Vinda de quem ameaçou explodir um quartel nos tempos em que era um desconhecido tenente, de quem pediu o assassinato de um presidente da República, de quem apontou um torturador como herói da nação e de quem acusou a cúpula do Poder Judiciário de cometer excessos, essa proposta de anistia peca, de início, pela total da falta de credibilidade. Além disso, o ex-presidente incorre em flagrantes erros históricos.

Vejamos um exemplo ilustrativo. Nos países latino-americanos que transitaram de uma ditadura militar para a democracia, durante a segunda metade do século 20, os que mais tiveram sucesso em matéria de respeito à ordem constitucional, às liberdades públicas e aos direitos fundamentais foram, justamente, aqueles cujas democracias não tiveram receio de condenar militares por crimes cometidos no período ditatorial. E, inversamente, os países que tiveram esse receio, anistiando “gente que matou, que soltou bomba, que roubou e que sequestrou avião”, a ponto de desresponsabilizar quem atentou contra o Estado de Direito, foram o que mais ficaram sujeitos a novos retrocessos institucionais. O Brasil é um deles.

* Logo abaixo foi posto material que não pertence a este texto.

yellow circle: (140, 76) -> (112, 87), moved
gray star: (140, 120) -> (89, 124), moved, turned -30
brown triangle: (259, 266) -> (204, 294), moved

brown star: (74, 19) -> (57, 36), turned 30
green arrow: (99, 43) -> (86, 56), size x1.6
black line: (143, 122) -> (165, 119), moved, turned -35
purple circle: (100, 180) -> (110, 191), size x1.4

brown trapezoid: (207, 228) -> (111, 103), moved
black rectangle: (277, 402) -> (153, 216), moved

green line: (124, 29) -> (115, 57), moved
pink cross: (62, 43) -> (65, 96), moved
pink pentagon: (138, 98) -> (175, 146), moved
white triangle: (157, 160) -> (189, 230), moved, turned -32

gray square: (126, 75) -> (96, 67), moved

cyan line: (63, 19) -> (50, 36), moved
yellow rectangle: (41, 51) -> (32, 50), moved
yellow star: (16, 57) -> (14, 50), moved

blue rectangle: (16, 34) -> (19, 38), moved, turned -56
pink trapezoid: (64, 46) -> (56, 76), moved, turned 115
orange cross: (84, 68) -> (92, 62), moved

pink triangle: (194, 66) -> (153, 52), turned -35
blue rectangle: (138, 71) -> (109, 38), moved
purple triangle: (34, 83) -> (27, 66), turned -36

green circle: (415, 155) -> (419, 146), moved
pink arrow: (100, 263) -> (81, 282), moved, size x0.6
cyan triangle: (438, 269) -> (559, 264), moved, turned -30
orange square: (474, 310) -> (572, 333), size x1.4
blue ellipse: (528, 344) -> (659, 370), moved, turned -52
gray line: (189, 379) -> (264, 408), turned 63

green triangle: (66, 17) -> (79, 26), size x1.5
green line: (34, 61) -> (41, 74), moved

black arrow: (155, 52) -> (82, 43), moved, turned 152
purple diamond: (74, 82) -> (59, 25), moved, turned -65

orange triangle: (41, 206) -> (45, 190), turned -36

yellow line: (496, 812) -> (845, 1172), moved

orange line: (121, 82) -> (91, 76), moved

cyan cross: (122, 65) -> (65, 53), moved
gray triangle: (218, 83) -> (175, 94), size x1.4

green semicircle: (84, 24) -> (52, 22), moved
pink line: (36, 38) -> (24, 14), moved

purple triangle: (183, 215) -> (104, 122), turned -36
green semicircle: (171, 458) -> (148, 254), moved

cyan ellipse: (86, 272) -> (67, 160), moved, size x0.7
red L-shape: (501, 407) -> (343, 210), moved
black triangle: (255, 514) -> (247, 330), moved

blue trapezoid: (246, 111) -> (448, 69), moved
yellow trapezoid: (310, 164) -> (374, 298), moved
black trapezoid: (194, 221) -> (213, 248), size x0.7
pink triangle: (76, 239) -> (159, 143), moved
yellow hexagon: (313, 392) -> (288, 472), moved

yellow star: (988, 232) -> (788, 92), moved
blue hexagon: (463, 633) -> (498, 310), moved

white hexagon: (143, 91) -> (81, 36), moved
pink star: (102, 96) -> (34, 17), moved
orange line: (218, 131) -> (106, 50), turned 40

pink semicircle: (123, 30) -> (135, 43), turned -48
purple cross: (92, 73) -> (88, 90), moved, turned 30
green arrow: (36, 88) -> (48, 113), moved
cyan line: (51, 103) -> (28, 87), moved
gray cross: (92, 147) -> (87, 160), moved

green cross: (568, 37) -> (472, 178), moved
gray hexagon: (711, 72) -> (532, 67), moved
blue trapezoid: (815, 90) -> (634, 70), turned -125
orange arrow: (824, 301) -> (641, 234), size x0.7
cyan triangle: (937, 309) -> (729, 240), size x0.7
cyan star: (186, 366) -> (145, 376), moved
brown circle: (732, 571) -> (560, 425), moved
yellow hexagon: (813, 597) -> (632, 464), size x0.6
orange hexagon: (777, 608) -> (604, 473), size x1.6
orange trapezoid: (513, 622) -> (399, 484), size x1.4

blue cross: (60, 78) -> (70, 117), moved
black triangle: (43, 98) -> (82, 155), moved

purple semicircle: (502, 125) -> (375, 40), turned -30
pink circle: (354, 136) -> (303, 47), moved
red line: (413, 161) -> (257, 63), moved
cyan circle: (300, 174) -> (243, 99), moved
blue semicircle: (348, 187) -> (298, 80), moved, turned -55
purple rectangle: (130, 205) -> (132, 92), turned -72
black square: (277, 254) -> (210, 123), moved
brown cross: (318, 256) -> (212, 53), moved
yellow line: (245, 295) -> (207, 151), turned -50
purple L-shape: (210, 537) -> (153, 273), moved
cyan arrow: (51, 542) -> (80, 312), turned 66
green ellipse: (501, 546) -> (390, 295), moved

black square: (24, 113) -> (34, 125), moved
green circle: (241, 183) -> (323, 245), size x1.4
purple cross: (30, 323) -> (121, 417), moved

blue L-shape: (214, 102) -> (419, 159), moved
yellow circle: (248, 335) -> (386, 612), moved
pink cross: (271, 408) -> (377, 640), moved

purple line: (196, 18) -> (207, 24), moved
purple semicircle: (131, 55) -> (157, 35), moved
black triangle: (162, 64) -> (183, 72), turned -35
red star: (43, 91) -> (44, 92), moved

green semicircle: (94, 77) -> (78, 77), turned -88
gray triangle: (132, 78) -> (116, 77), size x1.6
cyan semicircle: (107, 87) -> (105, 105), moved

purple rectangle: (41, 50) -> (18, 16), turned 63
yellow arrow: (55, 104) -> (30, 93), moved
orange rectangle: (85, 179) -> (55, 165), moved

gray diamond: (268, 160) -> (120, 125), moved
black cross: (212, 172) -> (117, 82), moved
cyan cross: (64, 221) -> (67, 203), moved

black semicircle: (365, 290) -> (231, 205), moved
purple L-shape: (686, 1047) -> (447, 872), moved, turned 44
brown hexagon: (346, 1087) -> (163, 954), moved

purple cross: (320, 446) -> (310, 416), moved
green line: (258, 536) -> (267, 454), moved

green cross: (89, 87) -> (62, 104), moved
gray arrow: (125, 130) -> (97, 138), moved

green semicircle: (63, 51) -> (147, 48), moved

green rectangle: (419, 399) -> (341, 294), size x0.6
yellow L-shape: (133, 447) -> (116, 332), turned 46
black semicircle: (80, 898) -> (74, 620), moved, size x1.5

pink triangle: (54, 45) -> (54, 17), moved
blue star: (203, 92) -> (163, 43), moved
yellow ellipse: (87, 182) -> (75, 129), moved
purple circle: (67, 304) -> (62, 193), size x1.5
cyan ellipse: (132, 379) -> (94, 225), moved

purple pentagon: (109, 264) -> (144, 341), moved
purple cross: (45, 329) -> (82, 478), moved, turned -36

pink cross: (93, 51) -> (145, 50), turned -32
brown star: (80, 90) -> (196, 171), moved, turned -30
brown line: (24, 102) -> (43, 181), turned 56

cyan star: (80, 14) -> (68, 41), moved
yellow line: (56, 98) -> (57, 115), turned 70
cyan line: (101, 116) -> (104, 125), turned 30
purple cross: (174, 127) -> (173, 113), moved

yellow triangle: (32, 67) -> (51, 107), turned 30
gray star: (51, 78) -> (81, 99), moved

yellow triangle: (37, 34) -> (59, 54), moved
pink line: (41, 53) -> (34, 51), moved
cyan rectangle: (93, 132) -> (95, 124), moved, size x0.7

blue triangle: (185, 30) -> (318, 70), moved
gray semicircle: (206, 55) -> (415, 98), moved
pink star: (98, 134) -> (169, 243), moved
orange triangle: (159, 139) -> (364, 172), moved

Por desconhecer a história, Bolsonaro e seus toscos seguidores civis e militares se esquecem de que, em vez de ser um mecanismo de pacificação da vida social e política do país, concessões de anistia tendem a consagrar a perigosa ética de que os fins - quaisquer sejam eles - justificam os meios. Nesse cenário, portanto, nada impediria que os inimigos da democracia voltassem, uma vez anistiados, a recorrer à violência e a aplaudir militares inconsequentes e de vocação autoritária.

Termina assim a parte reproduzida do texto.